*** SUPPLIED MATERIAL Section Begins ***
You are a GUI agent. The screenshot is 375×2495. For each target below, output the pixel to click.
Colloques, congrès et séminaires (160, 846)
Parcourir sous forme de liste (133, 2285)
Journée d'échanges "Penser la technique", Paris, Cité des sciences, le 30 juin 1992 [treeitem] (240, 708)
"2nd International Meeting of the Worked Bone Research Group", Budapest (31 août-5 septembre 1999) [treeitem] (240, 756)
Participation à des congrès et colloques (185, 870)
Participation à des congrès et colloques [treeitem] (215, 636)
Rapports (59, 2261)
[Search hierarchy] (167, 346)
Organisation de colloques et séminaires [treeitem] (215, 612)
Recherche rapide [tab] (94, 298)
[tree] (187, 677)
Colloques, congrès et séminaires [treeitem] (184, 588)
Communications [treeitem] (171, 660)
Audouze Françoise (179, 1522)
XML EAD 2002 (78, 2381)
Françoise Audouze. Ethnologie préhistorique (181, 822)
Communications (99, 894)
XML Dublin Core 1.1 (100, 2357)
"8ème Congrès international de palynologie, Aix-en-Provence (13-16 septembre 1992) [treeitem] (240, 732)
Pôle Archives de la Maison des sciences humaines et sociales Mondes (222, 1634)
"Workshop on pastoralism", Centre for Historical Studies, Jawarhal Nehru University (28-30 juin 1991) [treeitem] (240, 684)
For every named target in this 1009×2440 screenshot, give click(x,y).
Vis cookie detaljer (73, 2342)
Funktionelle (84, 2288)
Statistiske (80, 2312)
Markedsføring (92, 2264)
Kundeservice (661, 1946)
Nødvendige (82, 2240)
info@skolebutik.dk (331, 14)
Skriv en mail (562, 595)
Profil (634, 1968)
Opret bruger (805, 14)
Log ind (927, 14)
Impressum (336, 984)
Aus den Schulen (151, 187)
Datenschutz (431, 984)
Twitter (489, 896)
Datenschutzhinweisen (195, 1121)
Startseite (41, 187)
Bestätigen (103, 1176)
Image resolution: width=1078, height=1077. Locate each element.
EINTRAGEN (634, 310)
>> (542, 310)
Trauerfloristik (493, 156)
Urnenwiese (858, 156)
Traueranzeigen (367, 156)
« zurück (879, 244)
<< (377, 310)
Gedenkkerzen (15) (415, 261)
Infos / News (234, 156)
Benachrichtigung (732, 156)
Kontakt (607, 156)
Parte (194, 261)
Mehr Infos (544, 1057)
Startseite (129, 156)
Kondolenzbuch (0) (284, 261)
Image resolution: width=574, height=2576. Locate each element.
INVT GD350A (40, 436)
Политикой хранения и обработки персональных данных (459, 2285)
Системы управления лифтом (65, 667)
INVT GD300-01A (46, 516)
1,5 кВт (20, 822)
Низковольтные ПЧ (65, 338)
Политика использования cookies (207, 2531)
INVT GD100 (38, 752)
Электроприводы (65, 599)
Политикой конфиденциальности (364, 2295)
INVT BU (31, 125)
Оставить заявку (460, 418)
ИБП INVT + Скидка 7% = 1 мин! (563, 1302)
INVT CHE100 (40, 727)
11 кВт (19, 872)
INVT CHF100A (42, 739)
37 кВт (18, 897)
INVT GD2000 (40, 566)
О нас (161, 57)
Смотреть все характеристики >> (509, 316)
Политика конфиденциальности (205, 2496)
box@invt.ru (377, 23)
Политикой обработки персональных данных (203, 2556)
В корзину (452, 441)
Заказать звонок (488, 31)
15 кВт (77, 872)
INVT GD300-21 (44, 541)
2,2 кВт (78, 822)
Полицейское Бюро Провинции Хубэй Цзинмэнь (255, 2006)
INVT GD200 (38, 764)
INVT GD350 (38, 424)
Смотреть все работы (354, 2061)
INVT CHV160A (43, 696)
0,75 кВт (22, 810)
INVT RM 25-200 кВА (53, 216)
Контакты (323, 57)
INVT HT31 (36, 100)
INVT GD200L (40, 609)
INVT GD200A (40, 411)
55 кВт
*** SUPPLIED MATERIAL Section Ends ***
In the entries, find every line holding "element" and copy it.

Image resolution: width=1078, height=1077. Locate each element.
Image resolution: width=574, height=2576. Locate each element.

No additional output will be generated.